Stored data entries:
"""

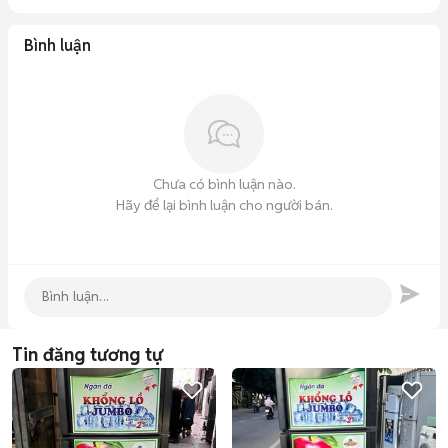
Bình luận
Chưa có bình luận nào.
Hãy để lại bình luận cho người bán.
Tin đăng tương tự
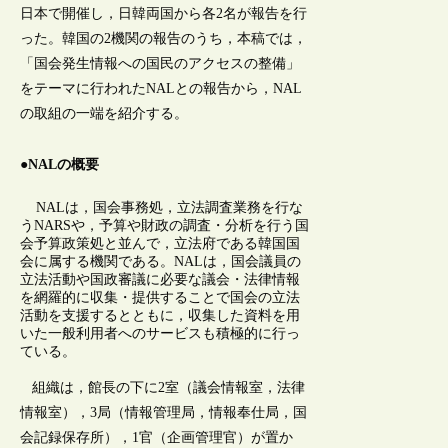
日本で開催し，日韓両国から各2名が報告を行
った。韓国の2機関の報告のうち，本稿では，
「国会発生情報への国民のアクセスの整備」
をテーマに行われたNALとの報告から，NAL
の取組の一端を紹介する。
●NALの概要
NALは，国会事務処，立法調査業務を行な
うNARSや，予算や財政の調査・分析を行う国
会予算政策処と並んで，立法府である韓国国
会に属する機関である。NALは，国会議員の
立法活動や国政審議に必要な議会・法律情報
を網羅的に収集・提供することで国会の立法
活動を支援するとともに，収集した資料を用
いた一般利用者へのサービスも積極的に行っ
ている。
組織は，館長の下に2室（議会情報室，法律
情報室），3局（情報管理局，情報奉仕局，国
会記録保存所），1官（企画管理官）が置か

"""

== WHAT THE EXERCISE ASKS ==
From the entries above, list each line with "NALは" in it.

== SOLUTION FOR THIS PROBLEM ==
NALは，国会事務処，立法調査業務を行な
会に属する機関である。NALは，国会議員の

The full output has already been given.